(Stored data entries)

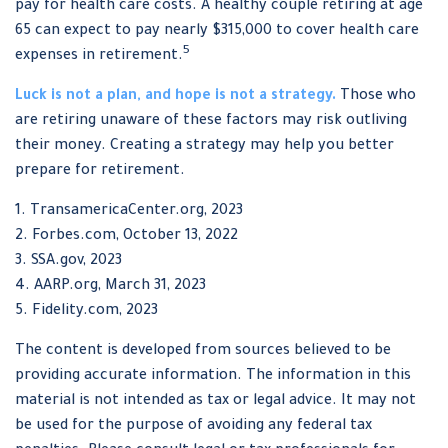
pay for health care costs. A healthy couple retiring at age
65 can expect to pay nearly $315,000 to cover health care
5
expenses in retirement.
Luck is not a plan, and hope is not a strategy.
Those who
are retiring unaware of these factors may risk outliving
their money. Creating a strategy may help you better
prepare for retirement.
1. TransamericaCenter.org, 2023
2. Forbes.com, October 13, 2022
3. SSA.gov, 2023
4. AARP.org, March 31, 2023
5. Fidelity.com, 2023
The content is developed from sources believed to be
providing accurate information. The information in this
material is not intended as tax or legal advice. It may not
be used for the purpose of avoiding any federal tax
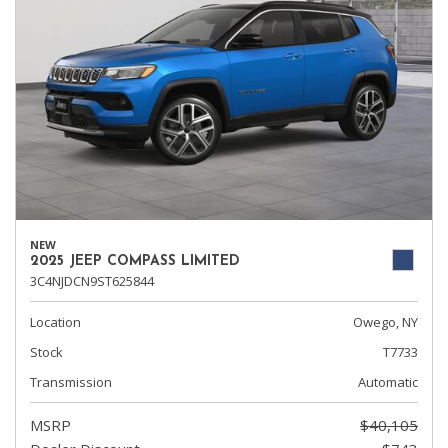
NEW
2025 JEEP COMPASS LIMITED
3C4NJDCN9ST625844
Location
Owego, NY
Stock
T7733
Transmission
Automatic
MSRP
$40,105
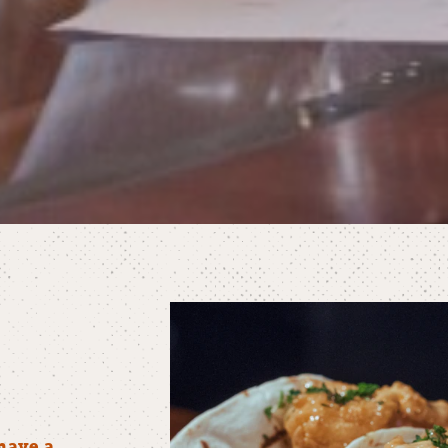
have a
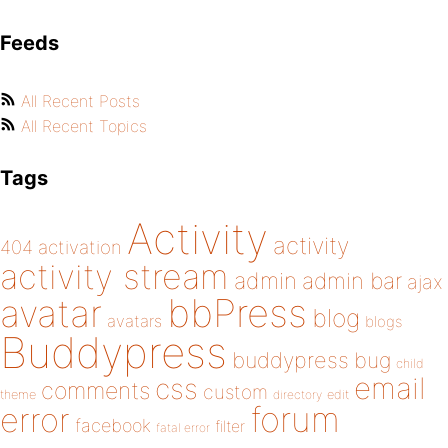
Feeds
All Recent Posts
All Recent Topics
Tags
Activity
activity
404
activation
activity stream
admin
admin bar
ajax
bbPress
avatar
blog
avatars
blogs
Buddypress
buddypress
bug
child
email
css
comments
custom
theme
directory
edit
forum
error
facebook
filter
fatal error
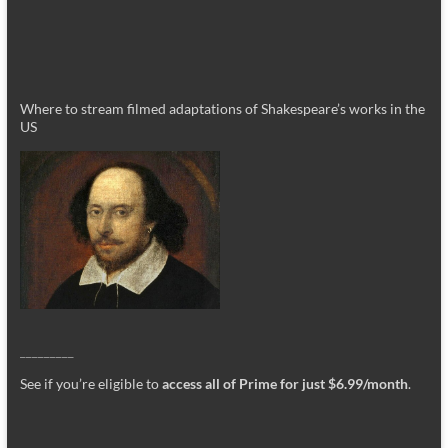
Where to stream filmed adaptations of Shakespeare’s works in the
US
_________
See if you’re eligible to
access all of Prime for just $6.99/month
.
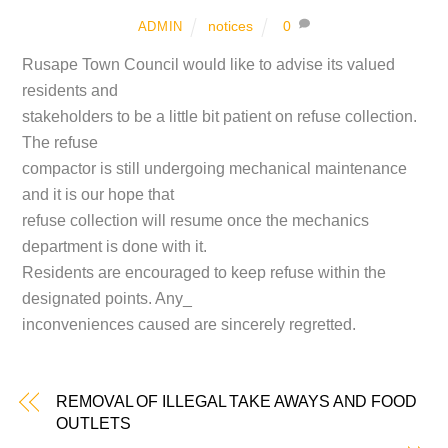
notices
0
ADMIN
Rusape Town Council would like to advise its valued
residents and
stakeholders to be a little bit patient on refuse collection.
The refuse
compactor is still undergoing mechanical maintenance
and it is our hope that
refuse collection will resume once the mechanics
department is done with it.
Residents are encouraged to keep refuse within the
designated points. Any_
inconveniences caused are sincerely regretted.
REMOVAL OF ILLEGAL TAKE AWAYS AND FOOD
OUTLETS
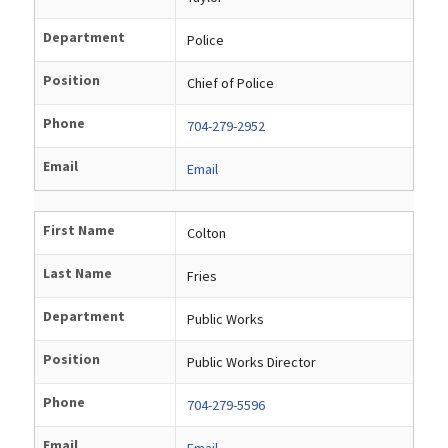
Department
Police
Position
Chief of Police
Phone
704-279-2952
Email
Email
First Name
Colton
Last Name
Fries
Department
Public Works
Position
Public Works Director
Phone
704-279-5596
Email
Email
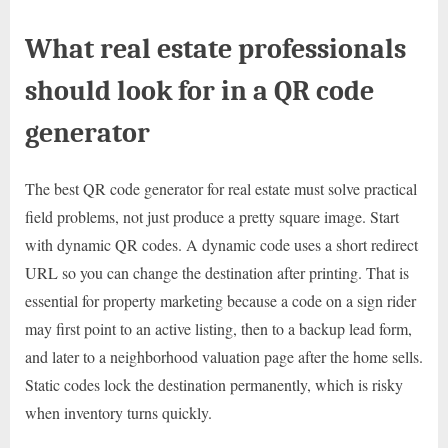
What real estate professionals
should look for in a QR code
generator
The best QR code generator for real estate must solve practical
field problems, not just produce a pretty square image. Start
with dynamic QR codes. A dynamic code uses a short redirect
URL so you can change the destination after printing. That is
essential for property marketing because a code on a sign rider
may first point to an active listing, then to a backup lead form,
and later to a neighborhood valuation page after the home sells.
Static codes lock the destination permanently, which is risky
when inventory turns quickly.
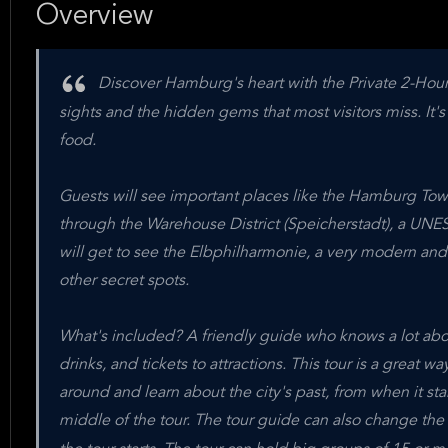
Overview
Discover Hamburg's heart with the Private 2-Hour
sights and the hidden gems that most visitors miss. It'
food.
Guests will see important places like the Hamburg Town
through the Warehouse District (Speicherstadt), a UNES
will get to see the Elbphilharmonie, a very modern and 
other secret spots.
What's included? A friendly guide who knows a lot abo
drinks, and tickets to attractions. This tour is a great 
around and learn about the city's past, from when it sta
middle of the tour. The tour guide can also change the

## PROBLEM STATEMENT
Restate every line above word for word. Do not carry over the images.

## ANSWER SPACE
pay for health care costs. A healthy couple retiring at age
65 can expect to pay nearly $315,000 to cover health care
5
expenses in retirement.
Luck is not a plan, and hope is not a strategy.
Those who
are retiring unaware of these factors may risk outliving
their money. Creating a strategy may help you better
prepare for retirement.
1. TransamericaCenter.org, 2023
2. Forbes.com, October 13, 2022
3. SSA.gov, 2023
4. AARP.org, March 31, 2023
5. Fidelity.com, 2023
The content is developed from sources believed to be
providing accurate information. The information in this
material is not intended as tax or legal advice. It may not
be used for the purpose of avoiding any federal tax
NEW
2025 JEEP COMPASS LIMITED
3C4NJDCN9ST625844
Location
Owego, NY
Stock
T7733
Transmission
Automatic
MSRP
$40,105
have a
Feeds
All Recent Posts
All Recent Topics
Tags
Activity
activity
404
activation
activity stream
admin
admin bar
ajax
bbPress
avatar
blog
avatars
blogs
Buddypress
buddypress
bug
child
email
css
comments
custom
theme
directory
edit
forum
error
facebook
filter
fatal error
Where to stream filmed adaptations of Shakespeare’s works in the
US
_________
See if you’re eligible to
access all of Prime for just $6.99/month
.
notices
0
ADMIN
Rusape Town Council would like to advise its valued
residents and
stakeholders to be a little bit patient on refuse collection.
The refuse
compactor is still undergoing mechanical maintenance
and it is our hope that
refuse collection will resume once the mechanics
department is done with it.
Residents are encouraged to keep refuse within the
designated points. Any_
inconveniences caused are sincerely regretted.
REMOVAL OF ILLEGAL TAKE AWAYS AND FOOD
OUTLETS
Department
Police
Position
Chief of Police
Phone
704-279-2952
Email
Email
First Name
Colton
Last Name
Fries
Department
Public Works
Position
Public Works Director
Phone
704-279-5596
Email
Email
What real estate professionals
should look for in a QR code
generator
The best QR code generator for real estate must solve practical
field problems, not just produce a pretty square image. Start
with dynamic QR codes. A dynamic code uses a short redirect
URL so you can change the destination after printing. That is
essential for property marketing because a code on a sign rider
may first point to an active listing, then to a backup lead form,
and later to a neighborhood valuation page after the home sells.
Static codes lock the destination permanently, which is risky
when inventory turns quickly.
Overview
Discover Hamburg's heart with the Private 2-Hour
sights and the hidden gems that most visitors miss. It'
food.
Guests will see important places like the Hamburg Town
through the Warehouse District (Speicherstadt), a UNES
will get to see the Elbphilharmonie, a very modern and 
other secret spots.
What's included? A friendly guide who knows a lot abo
drinks, and tickets to attractions. This tour is a great 
around and learn about the city's past, from when it sta
middle of the tour. The tour guide can also change the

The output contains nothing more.